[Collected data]
****************************************

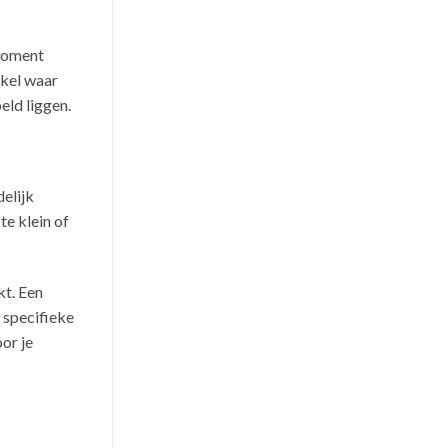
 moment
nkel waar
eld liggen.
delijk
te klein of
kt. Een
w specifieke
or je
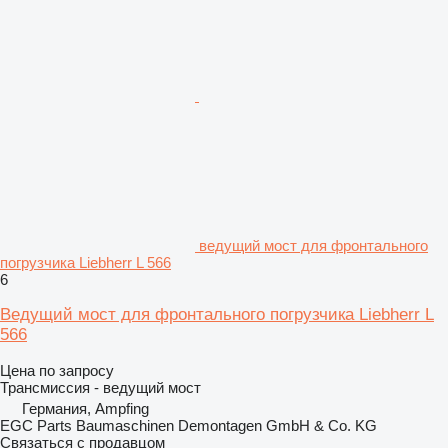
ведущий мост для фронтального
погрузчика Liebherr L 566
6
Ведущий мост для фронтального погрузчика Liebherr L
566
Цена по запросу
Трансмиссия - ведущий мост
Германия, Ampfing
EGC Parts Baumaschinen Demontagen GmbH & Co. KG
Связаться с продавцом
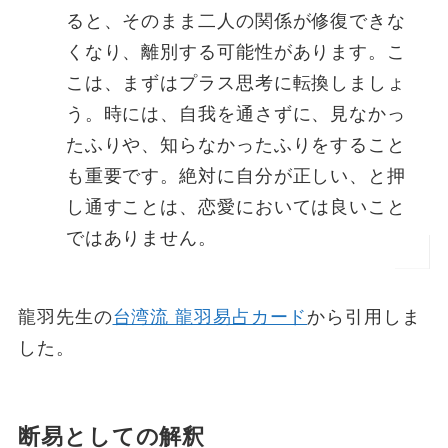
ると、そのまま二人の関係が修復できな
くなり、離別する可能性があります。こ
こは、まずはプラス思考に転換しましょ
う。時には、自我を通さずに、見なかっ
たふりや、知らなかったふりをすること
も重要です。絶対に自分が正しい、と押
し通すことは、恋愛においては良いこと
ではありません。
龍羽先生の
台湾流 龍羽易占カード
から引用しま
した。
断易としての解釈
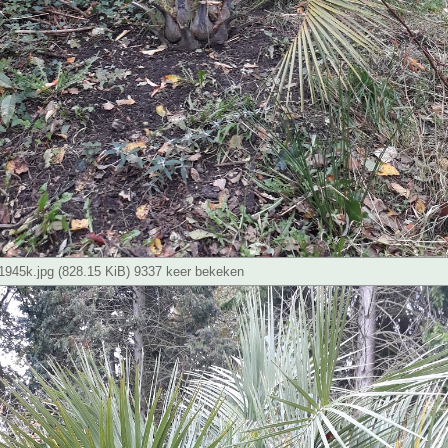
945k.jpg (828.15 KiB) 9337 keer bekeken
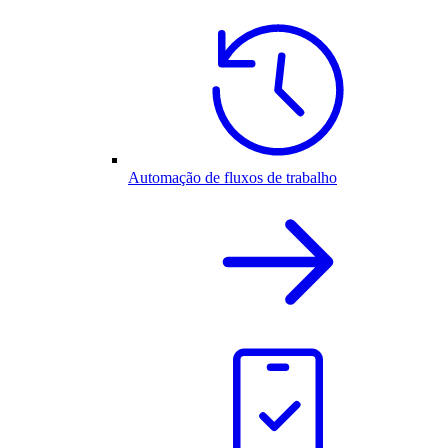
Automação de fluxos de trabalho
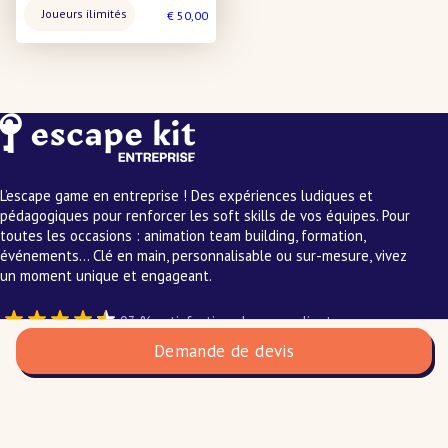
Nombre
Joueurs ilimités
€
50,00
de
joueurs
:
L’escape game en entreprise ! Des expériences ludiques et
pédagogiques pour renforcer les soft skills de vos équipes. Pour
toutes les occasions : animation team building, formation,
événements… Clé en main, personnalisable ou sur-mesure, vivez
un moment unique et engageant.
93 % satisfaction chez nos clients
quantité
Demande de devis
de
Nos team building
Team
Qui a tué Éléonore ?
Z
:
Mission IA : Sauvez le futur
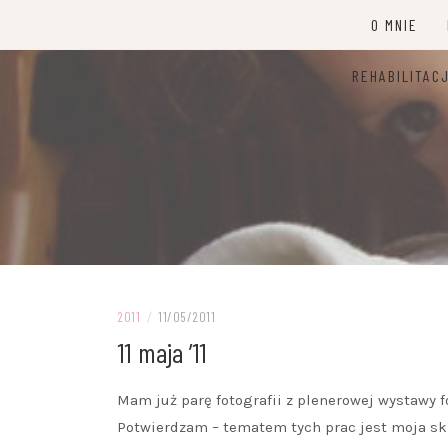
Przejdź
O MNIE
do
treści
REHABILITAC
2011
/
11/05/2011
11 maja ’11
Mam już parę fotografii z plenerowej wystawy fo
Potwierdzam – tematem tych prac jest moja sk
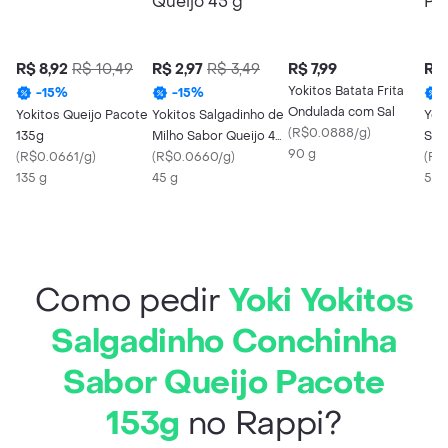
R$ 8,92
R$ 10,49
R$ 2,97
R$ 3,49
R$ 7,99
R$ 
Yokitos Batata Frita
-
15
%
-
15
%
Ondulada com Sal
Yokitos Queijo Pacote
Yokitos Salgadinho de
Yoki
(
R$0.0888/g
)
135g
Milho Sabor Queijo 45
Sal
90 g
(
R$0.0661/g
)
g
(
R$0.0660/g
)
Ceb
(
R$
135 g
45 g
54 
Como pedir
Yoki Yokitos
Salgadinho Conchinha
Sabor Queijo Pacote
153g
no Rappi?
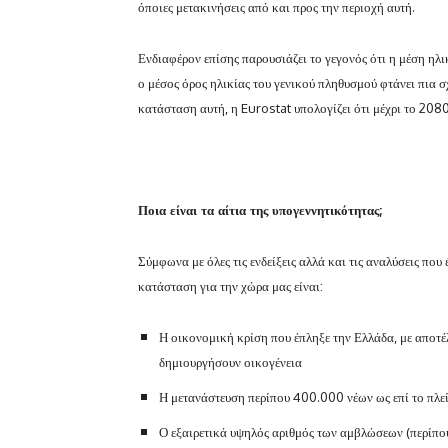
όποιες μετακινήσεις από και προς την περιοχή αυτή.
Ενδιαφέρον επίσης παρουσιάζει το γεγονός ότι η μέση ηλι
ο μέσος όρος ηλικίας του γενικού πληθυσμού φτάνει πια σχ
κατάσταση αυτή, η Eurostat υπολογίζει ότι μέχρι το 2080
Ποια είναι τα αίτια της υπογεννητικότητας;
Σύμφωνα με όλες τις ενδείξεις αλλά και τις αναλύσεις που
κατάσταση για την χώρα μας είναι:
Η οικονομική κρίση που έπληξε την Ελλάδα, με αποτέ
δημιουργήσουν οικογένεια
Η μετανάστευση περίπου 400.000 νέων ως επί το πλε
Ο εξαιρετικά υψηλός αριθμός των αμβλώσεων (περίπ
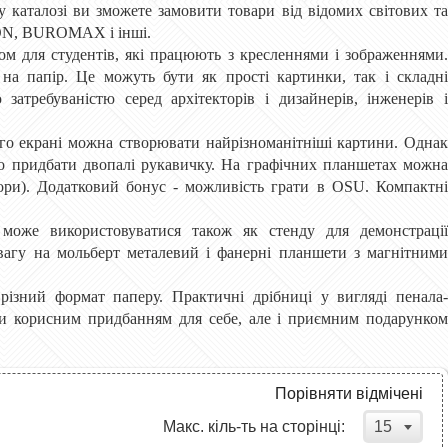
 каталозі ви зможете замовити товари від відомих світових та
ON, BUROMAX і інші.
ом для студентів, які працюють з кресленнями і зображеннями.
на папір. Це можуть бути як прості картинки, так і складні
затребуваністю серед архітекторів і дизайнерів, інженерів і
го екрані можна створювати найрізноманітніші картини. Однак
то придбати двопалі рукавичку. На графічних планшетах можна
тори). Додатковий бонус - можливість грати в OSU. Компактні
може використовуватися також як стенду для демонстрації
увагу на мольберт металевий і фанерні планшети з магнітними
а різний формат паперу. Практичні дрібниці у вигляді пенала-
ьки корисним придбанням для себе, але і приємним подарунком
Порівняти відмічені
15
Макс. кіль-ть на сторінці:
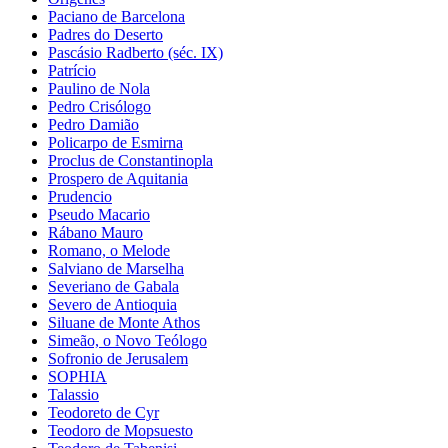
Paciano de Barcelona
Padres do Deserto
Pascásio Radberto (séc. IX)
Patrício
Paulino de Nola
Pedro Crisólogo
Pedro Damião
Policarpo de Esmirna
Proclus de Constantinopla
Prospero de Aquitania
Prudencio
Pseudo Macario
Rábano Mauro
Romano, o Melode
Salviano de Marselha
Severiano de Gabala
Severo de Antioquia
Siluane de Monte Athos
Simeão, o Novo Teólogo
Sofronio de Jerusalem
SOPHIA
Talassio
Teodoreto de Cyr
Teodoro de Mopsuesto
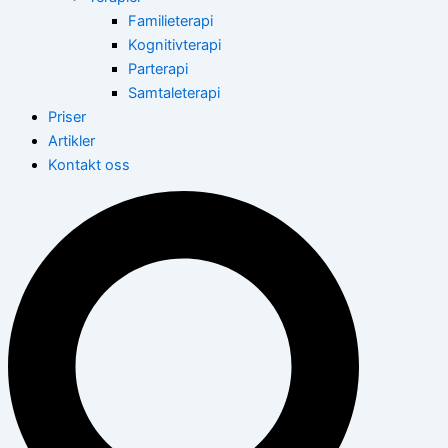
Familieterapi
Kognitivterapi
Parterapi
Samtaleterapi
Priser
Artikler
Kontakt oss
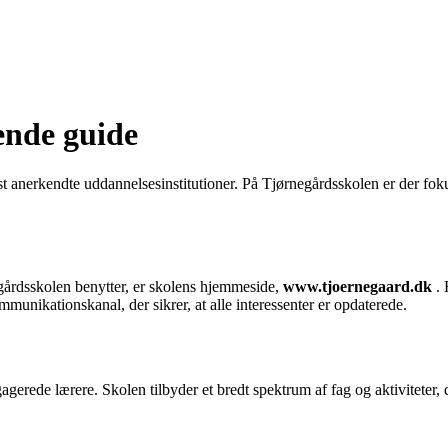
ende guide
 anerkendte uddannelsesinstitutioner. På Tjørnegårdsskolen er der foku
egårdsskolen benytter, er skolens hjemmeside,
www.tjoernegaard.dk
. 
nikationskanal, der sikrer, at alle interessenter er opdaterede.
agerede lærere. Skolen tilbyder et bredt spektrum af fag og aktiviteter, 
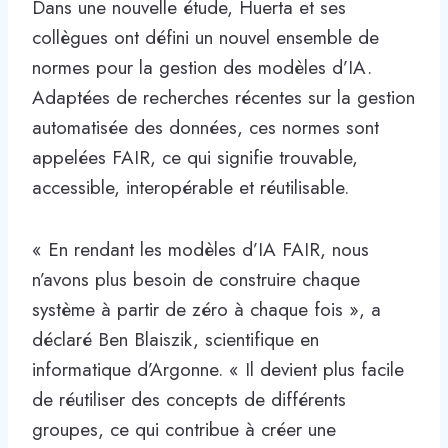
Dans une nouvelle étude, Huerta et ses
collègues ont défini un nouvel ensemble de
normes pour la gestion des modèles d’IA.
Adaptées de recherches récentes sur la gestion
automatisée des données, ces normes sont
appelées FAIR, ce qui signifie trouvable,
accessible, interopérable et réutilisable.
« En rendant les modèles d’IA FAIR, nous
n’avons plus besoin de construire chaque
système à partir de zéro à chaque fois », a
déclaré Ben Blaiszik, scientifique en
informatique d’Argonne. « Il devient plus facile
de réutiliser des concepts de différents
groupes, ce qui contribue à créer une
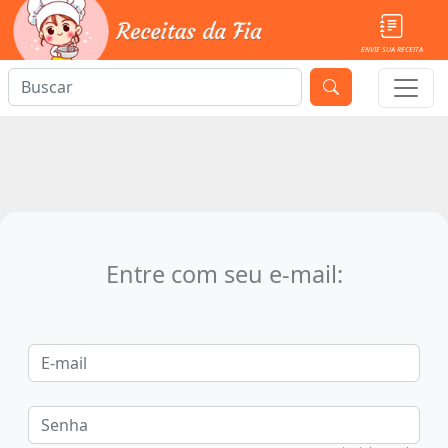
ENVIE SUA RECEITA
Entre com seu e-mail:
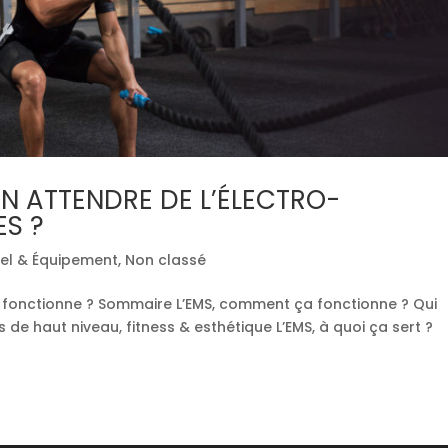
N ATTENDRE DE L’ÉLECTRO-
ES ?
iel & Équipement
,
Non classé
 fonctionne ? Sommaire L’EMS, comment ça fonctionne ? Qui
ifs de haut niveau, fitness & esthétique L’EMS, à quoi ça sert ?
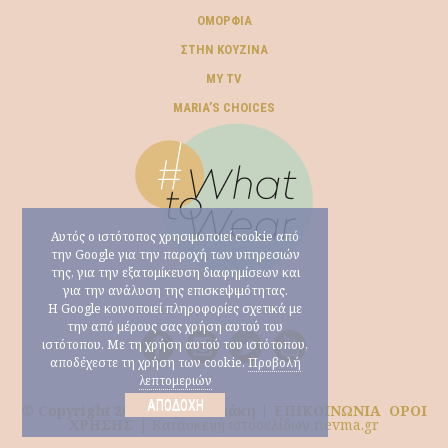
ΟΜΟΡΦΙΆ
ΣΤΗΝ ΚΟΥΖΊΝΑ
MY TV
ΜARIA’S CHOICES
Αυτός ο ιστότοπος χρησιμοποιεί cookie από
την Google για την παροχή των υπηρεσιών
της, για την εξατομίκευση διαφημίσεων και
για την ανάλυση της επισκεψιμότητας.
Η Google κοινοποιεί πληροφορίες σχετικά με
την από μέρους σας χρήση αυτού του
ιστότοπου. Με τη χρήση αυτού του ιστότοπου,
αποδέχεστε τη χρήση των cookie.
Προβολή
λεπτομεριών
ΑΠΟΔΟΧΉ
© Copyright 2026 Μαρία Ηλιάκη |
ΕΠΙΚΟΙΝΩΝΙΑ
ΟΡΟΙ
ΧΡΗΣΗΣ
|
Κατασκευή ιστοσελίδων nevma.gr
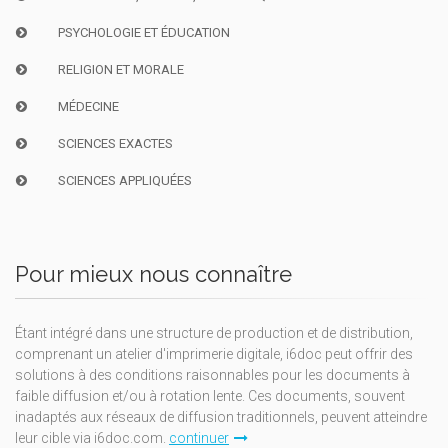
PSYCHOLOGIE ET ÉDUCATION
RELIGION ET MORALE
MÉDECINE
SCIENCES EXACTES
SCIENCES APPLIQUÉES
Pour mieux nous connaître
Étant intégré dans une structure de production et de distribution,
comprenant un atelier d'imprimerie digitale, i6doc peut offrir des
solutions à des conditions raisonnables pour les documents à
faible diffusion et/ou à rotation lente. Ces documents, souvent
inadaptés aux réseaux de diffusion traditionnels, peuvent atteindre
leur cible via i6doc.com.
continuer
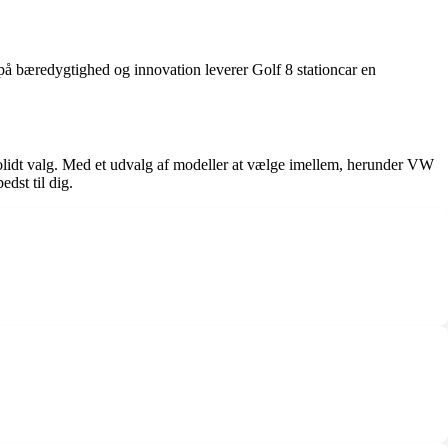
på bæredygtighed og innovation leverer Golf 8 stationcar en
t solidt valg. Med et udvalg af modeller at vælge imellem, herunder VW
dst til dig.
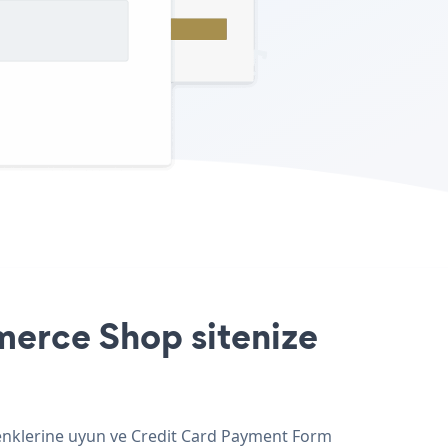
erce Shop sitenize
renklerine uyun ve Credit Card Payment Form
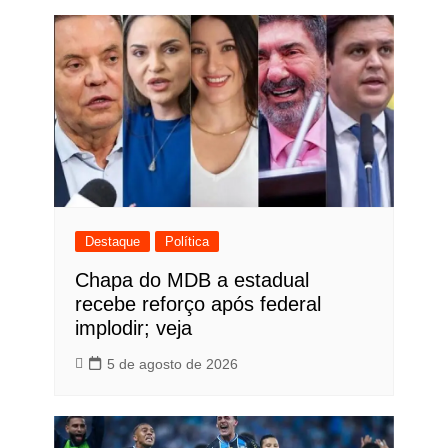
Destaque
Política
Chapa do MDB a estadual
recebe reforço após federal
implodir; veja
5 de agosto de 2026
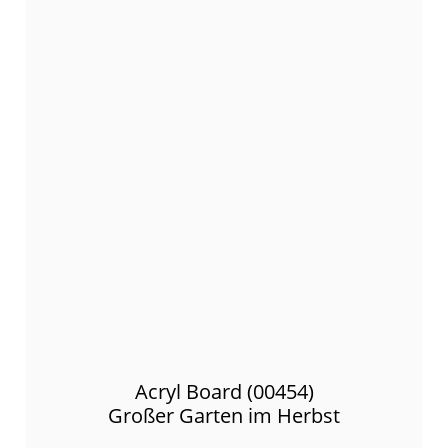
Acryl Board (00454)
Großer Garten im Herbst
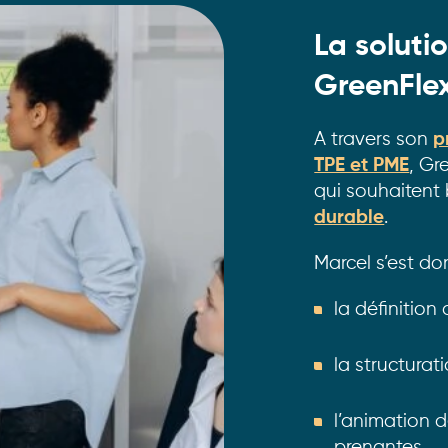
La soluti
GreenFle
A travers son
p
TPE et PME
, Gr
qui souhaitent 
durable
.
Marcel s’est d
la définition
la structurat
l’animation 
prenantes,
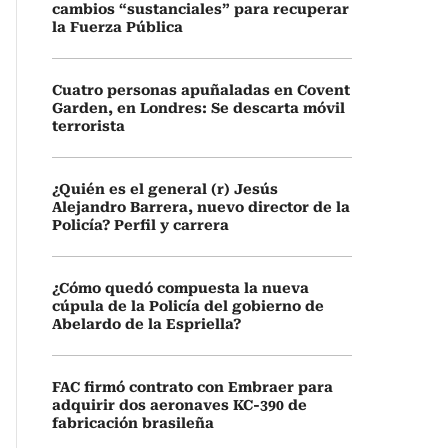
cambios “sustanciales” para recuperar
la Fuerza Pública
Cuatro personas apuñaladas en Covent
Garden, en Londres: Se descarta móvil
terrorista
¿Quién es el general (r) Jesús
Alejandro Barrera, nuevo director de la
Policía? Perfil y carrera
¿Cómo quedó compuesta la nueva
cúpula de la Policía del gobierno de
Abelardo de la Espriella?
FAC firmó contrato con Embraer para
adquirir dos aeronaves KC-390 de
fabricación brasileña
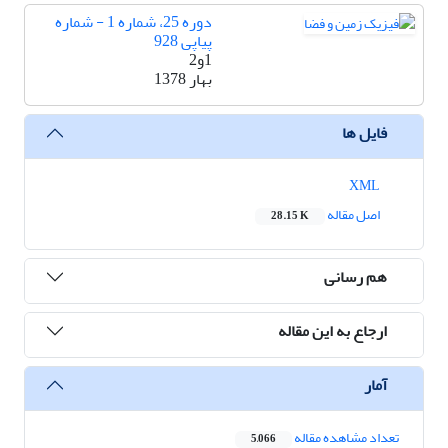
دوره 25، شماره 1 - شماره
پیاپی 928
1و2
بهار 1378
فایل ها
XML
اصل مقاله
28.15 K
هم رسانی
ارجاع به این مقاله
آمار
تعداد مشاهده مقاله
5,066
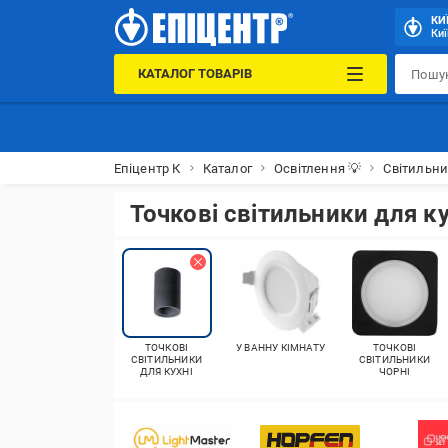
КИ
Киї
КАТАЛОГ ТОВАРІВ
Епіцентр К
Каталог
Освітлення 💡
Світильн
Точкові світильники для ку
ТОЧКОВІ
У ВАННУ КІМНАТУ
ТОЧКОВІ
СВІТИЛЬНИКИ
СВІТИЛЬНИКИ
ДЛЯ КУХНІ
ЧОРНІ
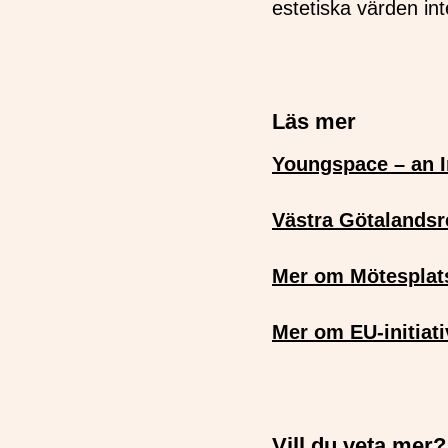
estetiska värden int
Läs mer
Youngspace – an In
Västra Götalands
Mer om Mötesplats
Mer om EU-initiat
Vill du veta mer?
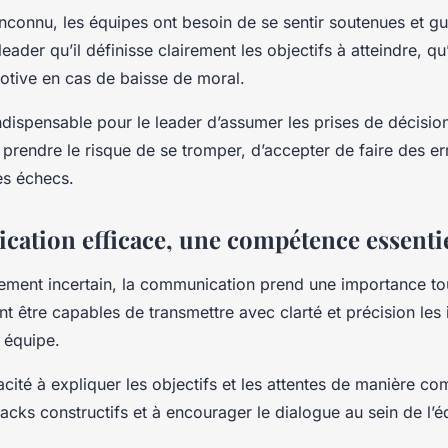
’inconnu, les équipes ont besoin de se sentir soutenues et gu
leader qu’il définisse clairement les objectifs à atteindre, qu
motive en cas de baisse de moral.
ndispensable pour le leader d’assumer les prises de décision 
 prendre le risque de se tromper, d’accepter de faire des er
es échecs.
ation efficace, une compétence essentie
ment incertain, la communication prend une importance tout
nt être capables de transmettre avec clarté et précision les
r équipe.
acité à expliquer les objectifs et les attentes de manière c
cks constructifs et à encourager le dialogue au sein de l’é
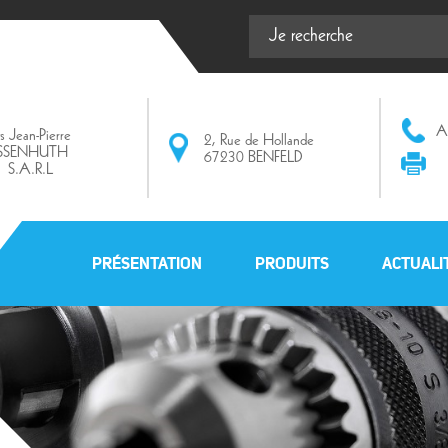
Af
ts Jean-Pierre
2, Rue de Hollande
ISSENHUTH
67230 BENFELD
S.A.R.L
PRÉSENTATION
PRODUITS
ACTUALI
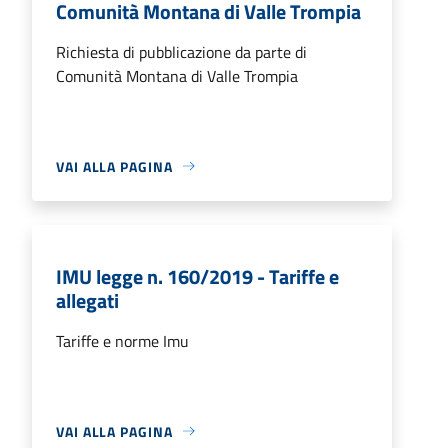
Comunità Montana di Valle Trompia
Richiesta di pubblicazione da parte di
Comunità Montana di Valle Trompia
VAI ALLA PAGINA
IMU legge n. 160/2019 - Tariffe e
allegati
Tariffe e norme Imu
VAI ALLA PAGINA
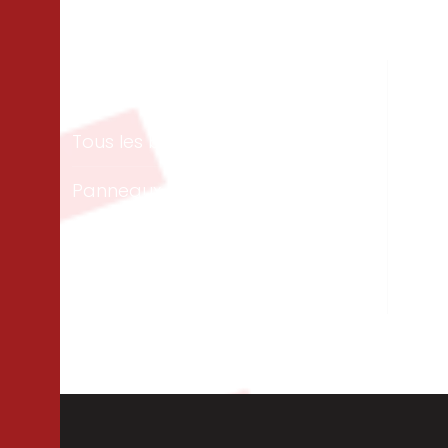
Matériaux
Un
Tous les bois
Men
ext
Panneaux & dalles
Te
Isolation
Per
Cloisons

****************************************

What you will do → Your answer must be one number: how many lines of the data contain "documents".

Solution → 2